#### [DIRECTIONS]
Where the records contain images, omit them, and repeat everything else word for word.

#### [DATASET RECORDS]
============

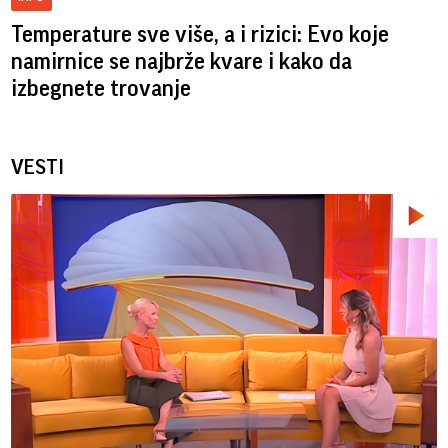
Temperature sve više, a i rizici: Evo koje
namirnice se najbrže kvare i kako da
izbegnete trovanje
VESTI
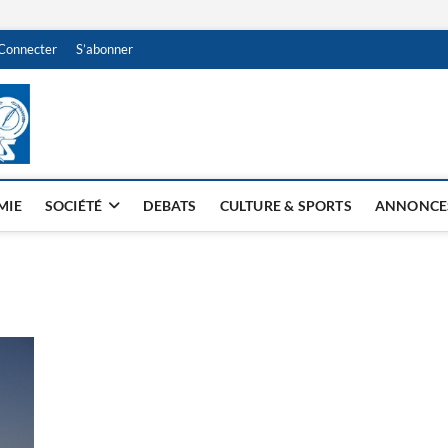
Connecter
S’abonner
NDJAMENA HEBDO
BI-HEBDO
MIE
SOCIÉTÉ
DEBATS
CULTURE & SPORTS
ANNONCE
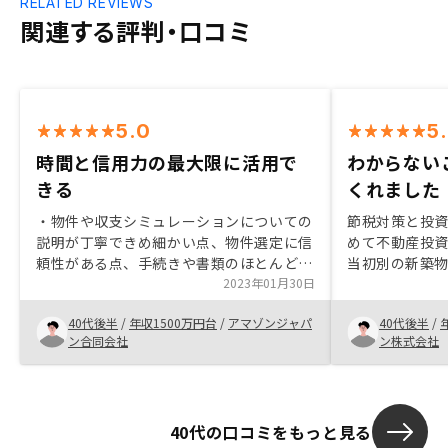
RELATED REVIEWS
関連する評判・口コミ
5.0
5
時間と信用力の最大限に活用で
わからない
きる
くれました
・物件や収支シミュレーションについての
節税対策と投
説明が丁寧できめ細かい点、物件選定に信
めて不動産投
頼性がある点、手続きや書類のほとんどが
当初別の新築
オンライン対応可能な点、既に他社と進め
2023年01月30日
たが、RENO
ていた案件も踏まえて契約スケジュールを
イスを頂き、
40代後半
/
年収1500万円台
/
アマゾンジャパ
40代後半
/
提案、推進いただけた点節税対策について
した。 アプリ
ン合同会社
ン株式会社
積極的にご提案いただければ幸いです。
ることも決め
40代の口コミをもっと見る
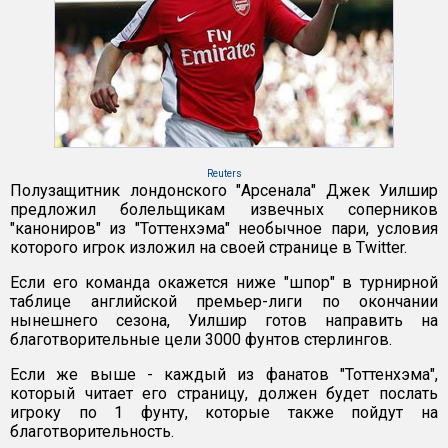
Reuters
Полузащитник лондонского "Арсенала" Джек Уилшир
предложил болельщикам извечных соперников
"канониров" из "Тоттенхэма" необычное пари, условия
которого игрок изложил на своей странице в Twitter.
Если его команда окажется ниже "шпор" в турнирной
таблице английской премьер-лиги по окончании
нынешнего сезона, Уилшир готов направить на
благотворительные цели 3000 фунтов стерлингов.
Если же выше - каждый из фанатов "Тоттенхэма",
который читает его страницу, должен будет послать
игроку по 1 фунту, которые также пойдут на
благотворительность.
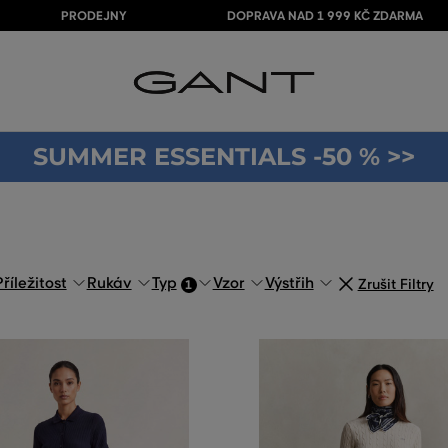
PRODEJNY
DOPRAVA NAD 1 999 KČ ZDARMA
SUMMER ESSENTIALS -50 % >>
Příležitost
Rukáv
Typ
Vzor
Výstřih
Zrušit Filtry
1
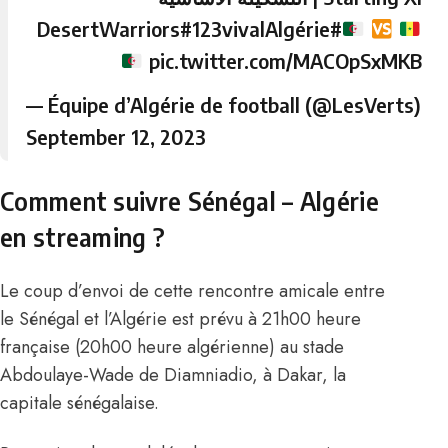
#123vivalAlgérie
#DesertWarriors
pic.twitter.com/MACOpSxMKB
— Équipe d’Algérie de football (@LesVerts)
September 12, 2023
Comment suivre Sénégal – Algérie
en streaming ?
Le coup d’envoi de cette rencontre amicale entre
le Sénégal et l’Algérie est prévu à 21h00 heure
française (20h00 heure algérienne) au stade
Abdoulaye-Wade de Diamniadio, à Dakar, la
capitale sénégalaise.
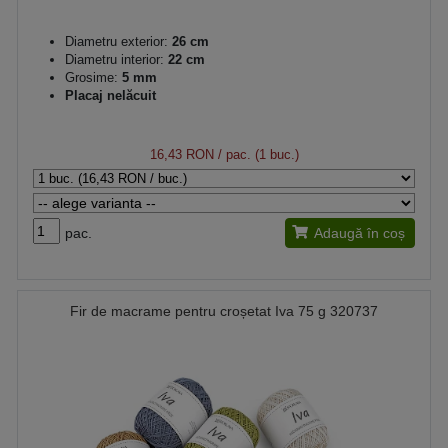
Diametru exterior:
26 cm
Diametru interior:
22 cm
Grosime:
5 mm
Placaj nelăcuit
16,43 RON
/ pac. (1 buc.)
pac.
Adaugă în coș
Fir de macrame pentru croșetat Iva 75 g 320737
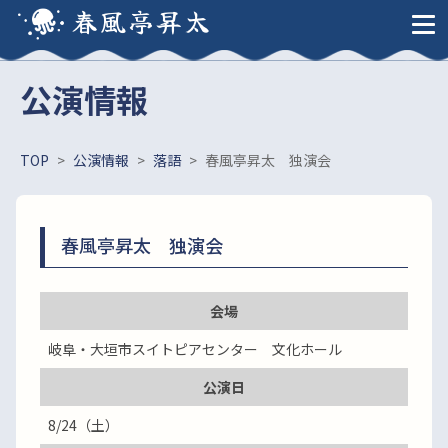
春風亭昇太
公演情報
TOP
>
公演情報
>
落語
>
春風亭昇太 独演会
春風亭昇太 独演会
会場
岐阜・大垣市スイトピアセンター 文化ホール
公演日
8/24（土）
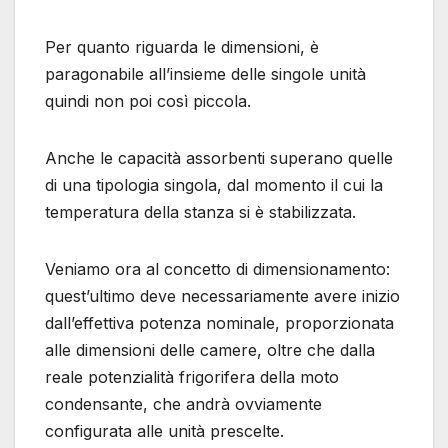
Per quanto riguarda le dimensioni, è
paragonabile all’insieme delle singole unità
quindi non poi così piccola.
Anche le capacità assorbenti superano quelle
di una tipologia singola, dal momento il cui la
temperatura della stanza si è stabilizzata.
Veniamo ora al concetto di dimensionamento:
quest’ultimo deve necessariamente avere inizio
dall’effettiva potenza nominale, proporzionata
alle dimensioni delle camere, oltre che dalla
reale potenzialità frigorifera della moto
condensante, che andrà ovviamente
configurata alle unità prescelte.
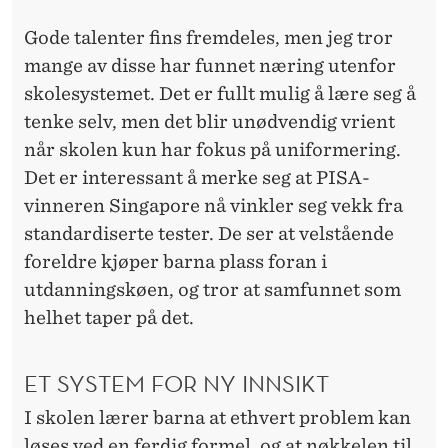
Gode talenter fins fremdeles, men jeg tror
mange av disse har funnet næring utenfor
skolesystemet
. Det er fullt mulig å lære seg å
tenke selv, men det blir unødvendig vrient
når
skolen
kun har fokus på uniformering.
Det er interessant å merke seg at PISA-
vinneren Singapore nå vinkler seg vekk fra
standardiserte tester. De ser at velstående
foreldre kjøper barna plass foran i
utdanningskøen
, og tror at samfunnet som
helhet taper på det.
ET SYSTEM FOR NY INNSIKT
I
skolen
lærer barna at ethvert problem kan
løses ved en ferdig formel, og at nøkkelen til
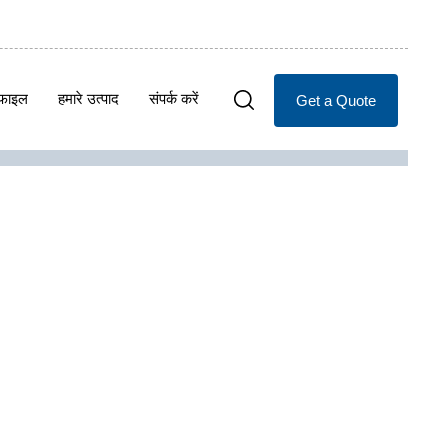
ोफाइल
हमारे उत्पाद
संपर्क करें
Get a Quote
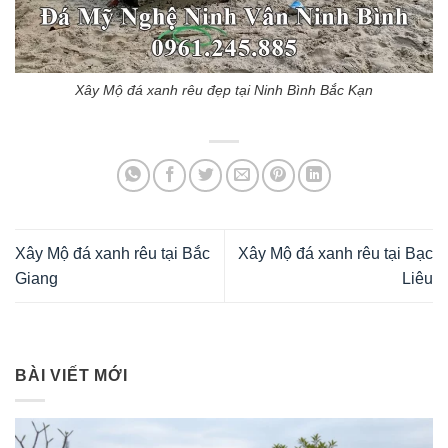
Xây Mộ đá xanh rêu đẹp tại Ninh Bình Bắc Kạn
Xây Mộ đá xanh rêu tại Bắc
Xây Mộ đá xanh rêu tại Bạc
Giang
Liêu
BÀI VIẾT MỚI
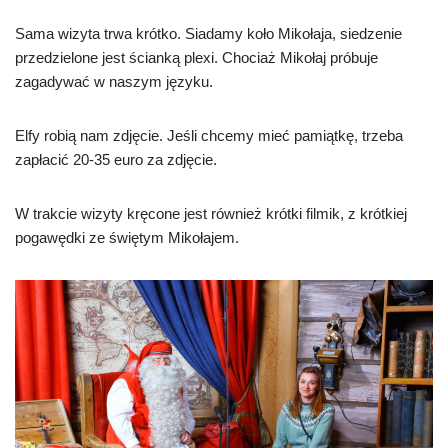
Sama wizyta trwa krótko. Siadamy koło Mikołaja, siedzenie
przedzielone jest ścianką plexi. Chociaż Mikołaj próbuje
zagadywać w naszym języku.
Elfy robią nam zdjęcie. Jeśli chcemy mieć pamiątkę, trzeba
zapłacić 20-35 euro za zdjęcie.
W trakcie wizyty kręcone jest również krótki filmik, z krótkiej
pogawędki ze świętym Mikołajem.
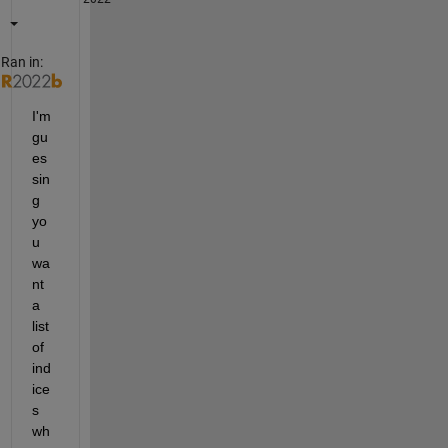
Ran in:
I'm 
gu
es
sin
g 
yo
u 
wa
nt 
a 
list 
of 
ind
ice
s 
wh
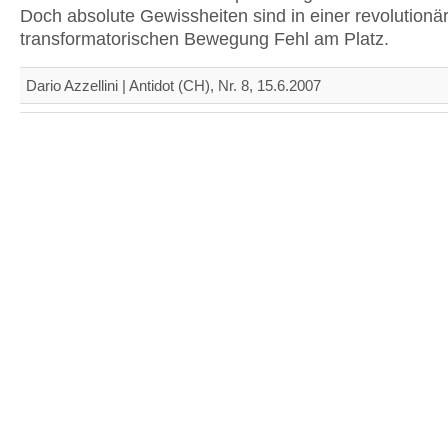
Doch absolute Gewissheiten sind in einer revolutionä
transformatorischen Bewegung Fehl am Platz.
Dario Azzellini | Antidot (CH), Nr. 8, 15.6.2007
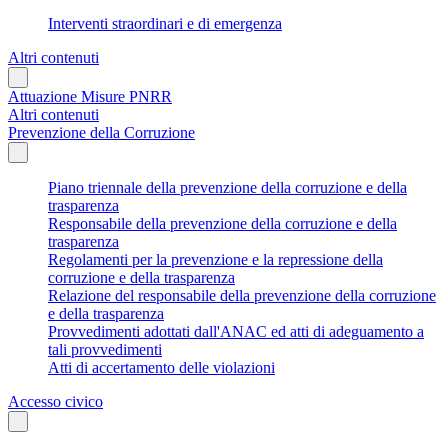
Interventi straordinari e di emergenza
Altri contenuti
Attuazione Misure PNRR
Altri contenuti
Prevenzione della Corruzione
Piano triennale della prevenzione della corruzione e della
trasparenza
Responsabile della prevenzione della corruzione e della
trasparenza
Regolamenti per la prevenzione e la repressione della
corruzione e della trasparenza
Relazione del responsabile della prevenzione della corruzione
e della trasparenza
Provvedimenti adottati dall'ANAC ed atti di adeguamento a
tali provvedimenti
Atti di accertamento delle violazioni
Accesso civico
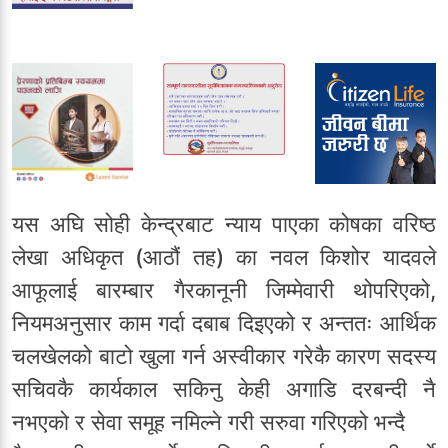
यस अघि सोही केन्द्रबाट न्याय पाएका कोषका वरिष्ठ
लेखा अधिकृत (आठौं तह) का नवल किशोर यादवले
आफूलाई बारम्बार गैरकानूनी जिम्मेवारी थोपरिएको,
नियमअनुसार काम गर्दा दबाब दिइएको र अन्ततः आर्थिक
चलखेलको बाटो खुला गर्न अस्वीकार गरेकै कारण सदस्य
सचिवकै कार्यकाल सकिनु केही अगाडि दरबन्दी नै
नभएको र सेवा समूह नमिल्ने गरी सरुवा गरिएको भन्दै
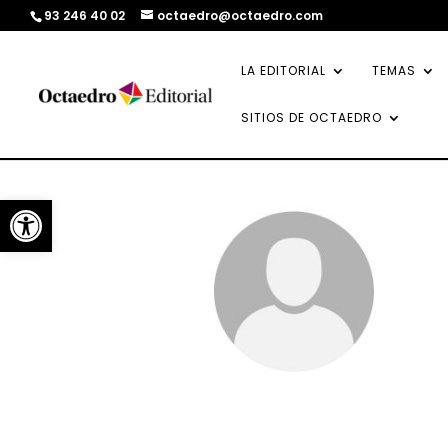
93 246 40 02
octaedro@octaedro.com
LA EDITORIAL
TEMAS
SITIOS DE OCTAEDRO
Abrir barra de herramientas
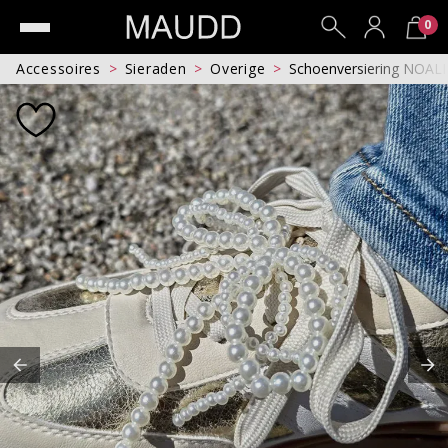
0
Accessoires
Sieraden
Overige
Schoenversiering NOALI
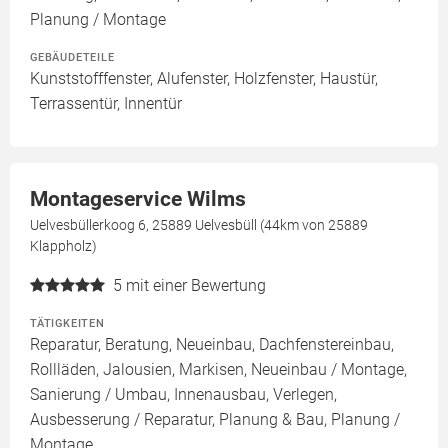
Planung / Montage
GEBÄUDETEILE
Kunststofffenster, Alufenster, Holzfenster, Haustür,
Terrassentür, Innentür
Montageservice Wilms
Uelvesbüllerkoog 6, 25889 Uelvesbüll (44km von 25889
Klappholz)
5
mit einer Bewertung
TÄTIGKEITEN
Reparatur, Beratung, Neueinbau, Dachfenstereinbau,
Rollläden, Jalousien, Markisen, Neueinbau / Montage,
Sanierung / Umbau, Innenausbau, Verlegen,
Ausbesserung / Reparatur, Planung & Bau, Planung /
Montage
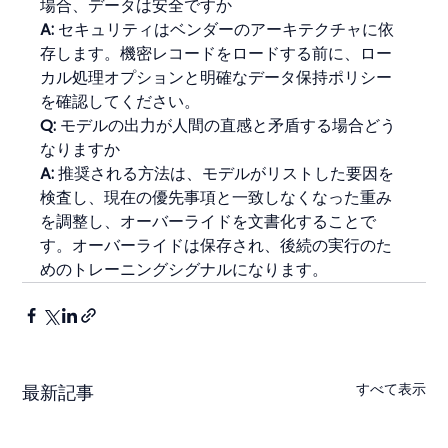
場合、データは安全ですか
A:
 セキュリティはベンダーのアーキテクチャに依
存します。機密レコードをロードする前に、ロー
カル処理オプションと明確なデータ保持ポリシー
を確認してください。
Q:
 モデルの出力が人間の直感と矛盾する場合どう
なりますか
A:
 推奨される方法は、モデルがリストした要因を
検査し、現在の優先事項と一致しなくなった重み
を調整し、オーバーライドを文書化することで
す。オーバーライドは保存され、後続の実行のた
めのトレーニングシグナルになります。
すべて表示
最新記事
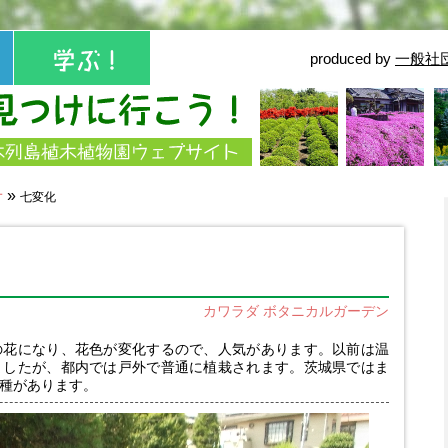
produced by
一般社
せ
»
七変化
カワラダ ボタニカルガーデン
の花になり、花色が変化するので、人気があります。以前は温
ましたが、都内では戸外で普通に植栽されます。茨城県ではま
種があります。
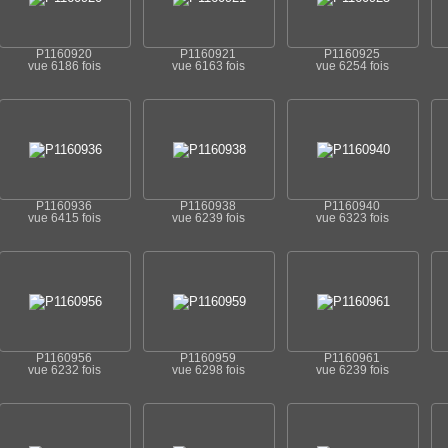
P1160920
P1160921
P1160925
vue 6186 fois
vue 6163 fois
vue 6254 fois
P1160936
P1160938
P1160940
vue 6415 fois
vue 6239 fois
vue 6323 fois
P1160956
P1160959
P1160961
vue 6232 fois
vue 6298 fois
vue 6239 fois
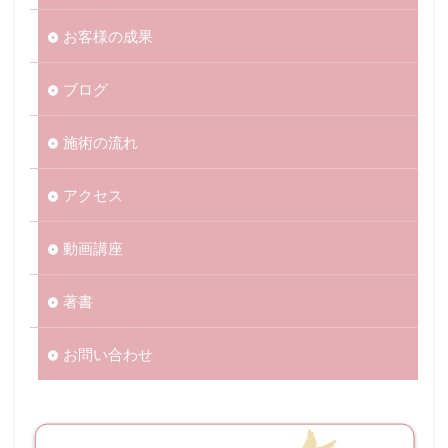
お客様の成果
ブログ
施術の流れ
アクセス
動画講座
著書
お問い合わせ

============

#### [PROBLEM SOLUTION]
Temperature sve više, a i rizici: Evo koje
namirnice se najbrže kvare i kako da
izbegnete trovanje
VESTI
Connecter
S’abonner
NDJAMENA HEBDO
BI-HEBDO
MIE
SOCIÉTÉ
DEBATS
CULTURE & SPORTS
ANNONCE
RELATED REVIEWS
関連する評判・口コミ
5.0
5
時間と信用力の最大限に活用で
わからない
きる
くれました
・物件や収支シミュレーションについての
節税対策と投
説明が丁寧できめ細かい点、物件選定に信
めて不動産投
頼性がある点、手続きや書類のほとんどが
当初別の新築
オンライン対応可能な点、既に他社と進め
2023年01月30日
たが、RENO
ていた案件も踏まえて契約スケジュールを
イスを頂き、
40代後半
/
年収1500万円台
/
アマゾンジャパ
40代後半
/
提案、推進いただけた点節税対策について
した。 アプリ
ン合同会社
ン株式会社
積極的にご提案いただければ幸いです。
ることも決め
40代の口コミをもっと見る
Reuters
Полузащитник лондонского "Арсенала" Джек Уилшир
предложил болельщикам извечных соперников
"канониров" из "Тоттенхэма" необычное пари, условия
которого игрок изложил на своей странице в Twitter.
Если его команда окажется ниже "шпор" в турнирной
таблице английской премьер-лиги по окончании
нынешнего сезона, Уилшир готов направить на
благотворительные цели 3000 фунтов стерлингов.
Если же выше - каждый из фанатов "Тоттенхэма",
который читает его страницу, должен будет послать
игроку по 1 фунту, которые также пойдут на
благотворительность.
PRODEJNY
DOPRAVA NAD 1 999 KČ ZDARMA
SUMMER ESSENTIALS -50 % >>
Příležitost
Rukáv
Typ
Vzor
Výstřih
Zrušit Filtry
1
#123vivalAlgérie
#DesertWarriors
pic.twitter.com/MACOpSxMKB
— Équipe d’Algérie de football (@LesVerts)
September 12, 2023
Comment suivre Sénégal – Algérie
en streaming ?
Le coup d’envoi de cette rencontre amicale entre
le Sénégal et l’Algérie est prévu à 21h00 heure
française (20h00 heure algérienne) au stade
Abdoulaye-Wade de Diamniadio, à Dakar, la
capitale sénégalaise.
Diametru exterior:
26 cm
Diametru interior:
22 cm
Grosime:
5 mm
Placaj nelăcuit
16,43 RON
/ pac. (1 buc.)
pac.
Adaugă în coș
Fir de macrame pentru croșetat Iva 75 g 320737
春風亭昇太
公演情報
TOP
>
公演情報
>
落語
>
春風亭昇太 独演会
春風亭昇太 独演会
会場
岐阜・大垣市スイトピアセンター 文化ホール
公演日
8/24（土）
Per quanto riguarda le dimensioni, è
paragonabile all’insieme delle singole unità
quindi non poi così piccola.
Anche le capacità assorbenti superano quelle
di una tipologia singola, dal momento il cui la
temperatura della stanza si è stabilizzata.
Veniamo ora al concetto di dimensionamento:
quest’ultimo deve necessariamente avere inizio
dall’effettiva potenza nominale, proporzionata
alle dimensioni delle camere, oltre che dalla
reale potenzialità frigorifera della moto
condensante, che andrà ovviamente
configurata alle unità prescelte.
Gode talenter fins fremdeles, men jeg tror
mange av disse har funnet næring utenfor
skolesystemet
. Det er fullt mulig å lære seg å
tenke selv, men det blir unødvendig vrient
når
skolen
kun har fokus på uniformering.
Det er interessant å merke seg at PISA-
vinneren Singapore nå vinkler seg vekk fra
standardiserte tester. De ser at velstående
foreldre kjøper barna plass foran i
utdanningskøen
, og tror at samfunnet som
helhet taper på det.
ET SYSTEM FOR NY INNSIKT
I
skolen
lærer barna at ethvert problem kan
løses ved en ferdig formel, og at nøkkelen til
ोफाइल
हमारे उत्पाद
संपर्क करें
Get a Quote
Xây Mộ đá xanh rêu đẹp tại Ninh Bình Bắc Kạn
Xây Mộ đá xanh rêu tại Bắc
Xây Mộ đá xanh rêu tại Bạc
Giang
Liêu
BÀI VIẾT MỚI
Sama wizyta trwa krótko. Siadamy koło Mikołaja, siedzenie
przedzielone jest ścianką plexi. Chociaż Mikołaj próbuje
zagadywać w naszym języku.
Elfy robią nam zdjęcie. Jeśli chcemy mieć pamiątkę, trzeba
zapłacić 20-35 euro za zdjęcie.
W trakcie wizyty kręcone jest również krótki filmik, z krótkiej
pogawędki ze świętym Mikołajem.
Ran in:
I'm 
gu
es
sin
g 
yo
u 
wa
nt 
a 
list 
of 
ind
ice
s 
wh
Doch absolute Gewissheiten sind in einer revolutionä
transformatorischen Bewegung Fehl am Platz.
Dario Azzellini | Antidot (CH), Nr. 8, 15.6.2007
Interventi straordinari e di emergenza
Altri contenuti
Attuazione Misure PNRR
Altri contenuti
Prevenzione della Corruzione
Piano triennale della prevenzione della corruzione e della
trasparenza
Responsabile della prevenzione della corruzione e della
trasparenza
Regolamenti per la prevenzione e la repressione della
corruzione e della trasparenza
Relazione del responsabile della prevenzione della corruzione
e della trasparenza
Provvedimenti adottati dall'ANAC ed atti di adeguamento a
tali provvedimenti
Atti di accertamento delle violazioni
Accesso civico
यस अघि सोही केन्द्रबाट न्याय पाएका कोषका वरिष्ठ
लेखा अधिकृत (आठौं तह) का नवल किशोर यादवले
आफूलाई बारम्बार गैरकानूनी जिम्मेवारी थोपरिएको,
नियमअनुसार काम गर्दा दबाब दिइएको र अन्ततः आर्थिक
चलखेलको बाटो खुला गर्न अस्वीकार गरेकै कारण सदस्य
सचिवकै कार्यकाल सकिनु केही अगाडि दरबन्दी नै
नभएको र सेवा समूह नमिल्ने गरी सरुवा गरिएको भन्दै
93 246 40 02
octaedro@octaedro.com
LA EDITORIAL
TEMAS
SITIOS DE OCTAEDRO
Abrir barra de herramientas
0
Accessoires
Sieraden
Overige
Schoenversiering NOALI
Planung / Montage
GEBÄUDETEILE
Kunststofffenster, Alufenster, Holzfenster, Haustür,
Terrassentür, Innentür
Montageservice Wilms
Uelvesbüllerkoog 6, 25889 Uelvesbüll (44km von 25889
Klappholz)
5
mit einer Bewertung
TÄTIGKEITEN
Reparatur, Beratung, Neueinbau, Dachfenstereinbau,
Rollläden, Jalousien, Markisen, Neueinbau / Montage,
Sanierung / Umbau, Innenausbau, Verlegen,
Ausbesserung / Reparatur, Planung & Bau, Planung /
Montage
場合、データは安全ですか
A:
 セキュリティはベンダーのアーキテクチャに依
存します。機密レコードをロードする前に、ロー
カル処理オプションと明確なデータ保持ポリシー
を確認してください。
Q:
 モデルの出力が人間の直感と矛盾する場合どう
なりますか
A:
 推奨される方法は、モデルがリストした要因を
検査し、現在の優先事項と一致しなくなった重み
を調整し、オーバーライドを文書化することで
す。オーバーライドは保存され、後続の実行のた
めのトレーニングシグナルになります。
すべて表示
最新記事
produced by
一般社
せ
»
七変化
カワラダ ボタニカルガーデン
の花になり、花色が変化するので、人気があります。以前は温
ましたが、都内では戸外で普通に植栽されます。茨城県ではま
種があります。
P1160920
P1160921
P1160925
vue 6186 fois
vue 6163 fois
vue 6254 fois
P1160936
P1160938
P1160940
vue 6415 fois
vue 6239 fois
vue 6323 fois
P1160956
P1160959
P1160961
vue 6232 fois
vue 6298 fois
vue 6239 fois
お客様の成果
ブログ
施術の流れ
アクセス
動画講座
著書
お問い合わせ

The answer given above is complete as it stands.